Texting Costs More than Sending a Message via Paper Mail

I wrote about the disgusting markup on text messages before, but here’s an even better illustration:

Google says 250 is considered the standard words per page measurement, and a sheet of paper weighs about 4.5 grams. The U.S. postal service allows your letters to weigh up to 1 ounce before charging you more, which is just over 28 grams. So you could send 6 sheets of paper, minus 1 for the envelope. If you write on both sides that gives you 2500 words (10 pages x 250 words). Our letter therefore gives us ~14Kbytes for 41 cents. To transfer an MP3 using this method, we would be looking at about $119.95. To transfer 2,560 MP3s, that comes out to only $307,072. We would also need to take into consideration the bulk rate, but for the sake of argument (and because I don’t feel like figuring it out), let’s leave it where it’s at. The cost would drop dramatically if we compressed the data onto, say a DVD and our cost would be something more like $1.20.


TCP/IP: $1
TCP/SMS: $61,356,851.20
TCP/USPS: $307,072.00 (Bits written out on paper)

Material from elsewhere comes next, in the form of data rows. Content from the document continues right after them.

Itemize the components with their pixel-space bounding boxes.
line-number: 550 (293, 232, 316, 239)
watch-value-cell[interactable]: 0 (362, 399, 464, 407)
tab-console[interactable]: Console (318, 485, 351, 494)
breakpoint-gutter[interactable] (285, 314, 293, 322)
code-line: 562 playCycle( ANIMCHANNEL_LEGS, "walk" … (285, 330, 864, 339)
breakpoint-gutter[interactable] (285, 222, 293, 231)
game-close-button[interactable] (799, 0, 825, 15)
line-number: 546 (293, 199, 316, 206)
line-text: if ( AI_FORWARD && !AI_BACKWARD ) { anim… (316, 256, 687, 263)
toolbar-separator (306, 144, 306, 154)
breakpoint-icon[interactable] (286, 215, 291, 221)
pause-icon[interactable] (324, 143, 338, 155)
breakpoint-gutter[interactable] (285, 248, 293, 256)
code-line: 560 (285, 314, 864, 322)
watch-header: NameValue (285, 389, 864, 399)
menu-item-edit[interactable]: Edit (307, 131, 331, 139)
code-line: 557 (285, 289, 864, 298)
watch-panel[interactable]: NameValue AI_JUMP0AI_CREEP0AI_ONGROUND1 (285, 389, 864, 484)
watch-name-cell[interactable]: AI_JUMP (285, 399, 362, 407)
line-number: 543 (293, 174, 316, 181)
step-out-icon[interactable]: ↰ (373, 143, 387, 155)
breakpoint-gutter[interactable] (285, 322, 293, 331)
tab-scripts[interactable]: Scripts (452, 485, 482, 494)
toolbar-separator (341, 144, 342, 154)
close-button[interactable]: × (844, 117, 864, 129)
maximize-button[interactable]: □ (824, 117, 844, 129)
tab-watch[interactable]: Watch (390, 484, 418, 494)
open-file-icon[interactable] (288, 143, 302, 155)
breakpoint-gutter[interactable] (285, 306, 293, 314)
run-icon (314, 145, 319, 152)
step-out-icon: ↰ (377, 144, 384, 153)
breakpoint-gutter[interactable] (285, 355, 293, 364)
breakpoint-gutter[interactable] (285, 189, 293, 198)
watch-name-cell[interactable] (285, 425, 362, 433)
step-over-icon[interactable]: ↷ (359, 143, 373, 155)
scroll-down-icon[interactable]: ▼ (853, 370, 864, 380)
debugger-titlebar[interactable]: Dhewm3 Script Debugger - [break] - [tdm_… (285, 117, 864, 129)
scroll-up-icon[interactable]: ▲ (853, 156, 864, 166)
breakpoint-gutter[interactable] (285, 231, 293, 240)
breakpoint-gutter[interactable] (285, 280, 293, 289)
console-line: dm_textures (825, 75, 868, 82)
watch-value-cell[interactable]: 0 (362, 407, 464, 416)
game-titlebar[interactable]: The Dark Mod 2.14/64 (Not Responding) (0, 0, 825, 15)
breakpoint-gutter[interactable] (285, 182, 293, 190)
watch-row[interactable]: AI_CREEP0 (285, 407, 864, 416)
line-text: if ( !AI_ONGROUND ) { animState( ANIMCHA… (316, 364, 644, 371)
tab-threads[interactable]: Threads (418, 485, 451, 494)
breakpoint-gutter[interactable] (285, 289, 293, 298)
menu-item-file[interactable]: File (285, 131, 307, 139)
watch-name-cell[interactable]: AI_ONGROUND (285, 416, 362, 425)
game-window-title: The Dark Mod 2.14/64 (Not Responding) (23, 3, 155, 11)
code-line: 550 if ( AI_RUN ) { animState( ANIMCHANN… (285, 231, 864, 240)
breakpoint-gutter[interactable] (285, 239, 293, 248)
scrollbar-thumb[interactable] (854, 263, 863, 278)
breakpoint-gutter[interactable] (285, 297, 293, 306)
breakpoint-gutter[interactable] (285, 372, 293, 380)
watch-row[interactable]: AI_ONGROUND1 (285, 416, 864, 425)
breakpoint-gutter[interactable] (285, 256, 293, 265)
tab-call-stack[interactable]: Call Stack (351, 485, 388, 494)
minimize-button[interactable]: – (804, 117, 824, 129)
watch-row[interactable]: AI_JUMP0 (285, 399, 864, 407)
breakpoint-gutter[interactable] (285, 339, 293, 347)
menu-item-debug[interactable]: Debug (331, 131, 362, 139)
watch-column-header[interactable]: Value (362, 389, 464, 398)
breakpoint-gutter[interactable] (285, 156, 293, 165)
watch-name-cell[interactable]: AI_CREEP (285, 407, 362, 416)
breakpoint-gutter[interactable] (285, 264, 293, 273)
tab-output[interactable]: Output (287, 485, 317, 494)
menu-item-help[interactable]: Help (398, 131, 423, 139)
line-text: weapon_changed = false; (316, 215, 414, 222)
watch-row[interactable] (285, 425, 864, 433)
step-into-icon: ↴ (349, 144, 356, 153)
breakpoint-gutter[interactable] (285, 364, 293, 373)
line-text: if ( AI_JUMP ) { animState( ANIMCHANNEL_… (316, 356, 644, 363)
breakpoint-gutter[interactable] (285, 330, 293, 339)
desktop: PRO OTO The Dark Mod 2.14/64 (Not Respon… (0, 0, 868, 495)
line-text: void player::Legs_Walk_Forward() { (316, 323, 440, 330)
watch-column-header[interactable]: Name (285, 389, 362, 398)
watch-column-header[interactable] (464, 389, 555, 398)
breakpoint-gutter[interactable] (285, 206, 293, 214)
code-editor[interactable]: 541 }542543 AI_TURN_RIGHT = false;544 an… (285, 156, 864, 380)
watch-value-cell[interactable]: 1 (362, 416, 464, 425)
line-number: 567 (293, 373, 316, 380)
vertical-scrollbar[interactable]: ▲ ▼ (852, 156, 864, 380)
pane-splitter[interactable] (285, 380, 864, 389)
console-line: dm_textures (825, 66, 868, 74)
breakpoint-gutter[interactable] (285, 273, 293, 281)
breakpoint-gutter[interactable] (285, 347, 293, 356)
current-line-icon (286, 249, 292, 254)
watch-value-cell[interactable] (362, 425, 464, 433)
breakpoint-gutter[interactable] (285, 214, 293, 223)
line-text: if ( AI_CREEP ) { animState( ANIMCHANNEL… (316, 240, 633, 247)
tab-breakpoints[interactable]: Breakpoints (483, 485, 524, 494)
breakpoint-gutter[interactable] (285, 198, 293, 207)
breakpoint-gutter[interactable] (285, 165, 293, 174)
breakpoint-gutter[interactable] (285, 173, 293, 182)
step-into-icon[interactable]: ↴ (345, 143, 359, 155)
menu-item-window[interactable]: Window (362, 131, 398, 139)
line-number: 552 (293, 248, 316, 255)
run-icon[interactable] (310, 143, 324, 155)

So getting a SMS delivered is bit for bit 200x more expensive than getting a message hand delivered to your doorstep anywhere in the United States.

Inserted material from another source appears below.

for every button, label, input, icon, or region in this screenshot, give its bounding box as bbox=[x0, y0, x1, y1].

What exactly justifies making SMS messages sixty one million times more expensive than ISP data and 200x more expensive than TCP/USPS? How come technology, communication, and infrastructure is getting cheaper while the costs of SMS messages are increasing exponentially? My theory: SMS messages are transfered over air made of solid gold.

It’s an absurd monopoly- I can send gigabytes of pictures and even video over the air on my flat-rate data plan, and SMS for free via Google or a host of other online services, but if I want to get a tenth of a kilobyte to a buddy’s phone, I get charged a 30,000% markup.

I’m all for lasseiz-faire in most market sectors, but the barriers to entry and high infrastructure outlay for telecoms makes this more like a public utility than a standard market good, and we could do with some basic regulation.